And the nuclear plants themselves? Totally safe. Unless there’s an earthquake. Or a terrorist attack. Or the cooling pumps break.

The insanity of idling wind-power farms can in no way be interpreted as an indictment of renewable energy. Renewable energy is still the only logical way to sustain a technological society for more than a handful of generations. To overstate the obvious: the coal (and oil, and gas) won’t always be there. But the wind will.

The real culprit is the age and insularity of our power grid. The grid is regionalized, so that even if BPA wanted to move their excess power east, they couldn’t. It’s physically impossible. And our grid is ancient, by tech standards. Its design and many of its elements date back to the late 1940s.

A new grid is not only feasible, its design has been in the works for decades. It’s called Smart Grid, and it would leverage digital technology, and nationwide integration, to gain the maximum possible efficiency in the generation, transmission and use of electricity.
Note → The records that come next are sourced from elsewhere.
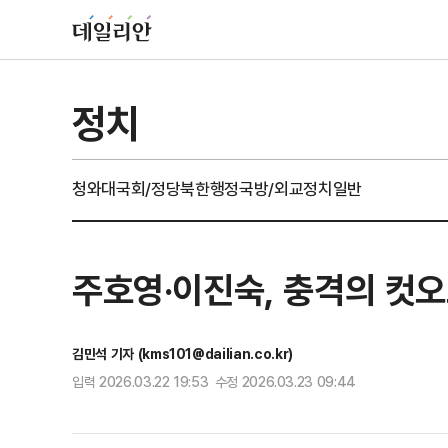
정치
청와대
국회/정당
북한
행정
국방/외교
정치일반
주호영·이진숙, 충격의 컷
김민석 기자 (kms101@dailian.co.kr)
입력 2026.03.22 19:53 수정 2026.03.23 09:44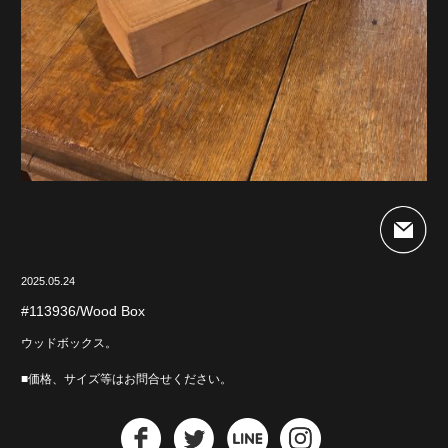
2025.05.24
#113936/Wood Box
ウッドボックス。
■価格、サイズ等はお問合せください。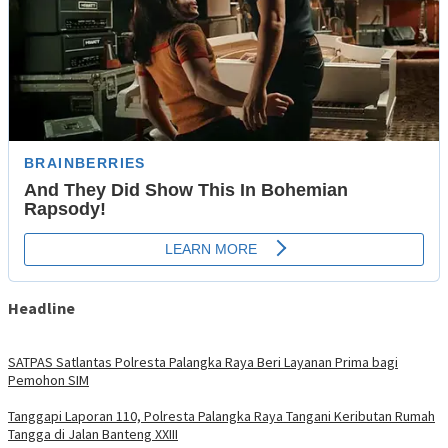
Headline
SATPAS Satlantas Polresta Palangka Raya Beri Layanan Prima bagi
Pemohon SIM
Tanggapi Laporan 110, Polresta Palangka Raya Tangani Keributan Rumah
Tangga di Jalan Banteng XXIII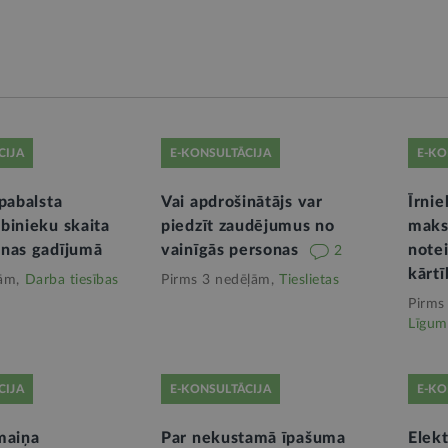
CIJA
E-KONSULTĀCIJA
E-KO
pabalsta
Vai apdrošinātājs var
Īrni
binieku skaita
piedzīt zaudējumus no
maks
nas gadījumā
vainīgās personas
note
2
kārtī
ām,
Darba tiesības
Pirms 3 nedēļām,
Tieslietas
Pirms
Līgum
CIJA
E-KONSULTĀCIJA
E-KO
maiņa
Par nekustamā īpašuma
Elekt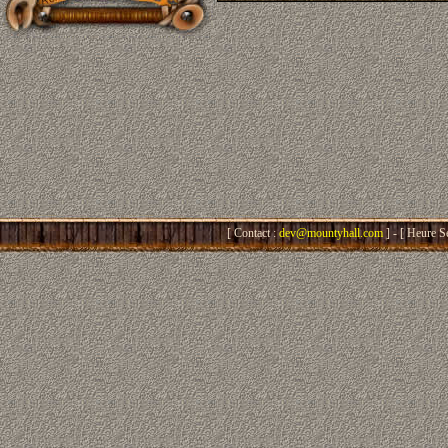
[ Contact :
dev@mountyhall.com
] - [ Heure S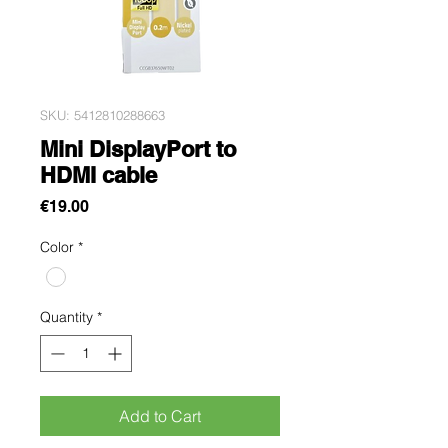
SKU: 5412810288663
Mini DisplayPort to
HDMI cable
Price
€19.00
Color
*
Quantity
*
Add to Cart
It would also cost anywhere between $100 billion and $2 trillion to implement.

That sticker shock is why Smart Grid remains hypothetical. It’s why even tepid Smart Grid research and development is inevitably the first thing to go in every round of budget cuts.

That’s a lot of dough, no doubt about it. Quite a few would even argue that we simply can’t afford it. But it seems to me that with a grid as old as ours, we’re going to be replacing it anyway, sooner rather than later. We can replace it piecemeal, as disparate elements of it wear out and break down…

Or we can use the best technology we have, to create a grid that’s efficient and effective. And we can stop shutting down wind farms just because it snowed too much.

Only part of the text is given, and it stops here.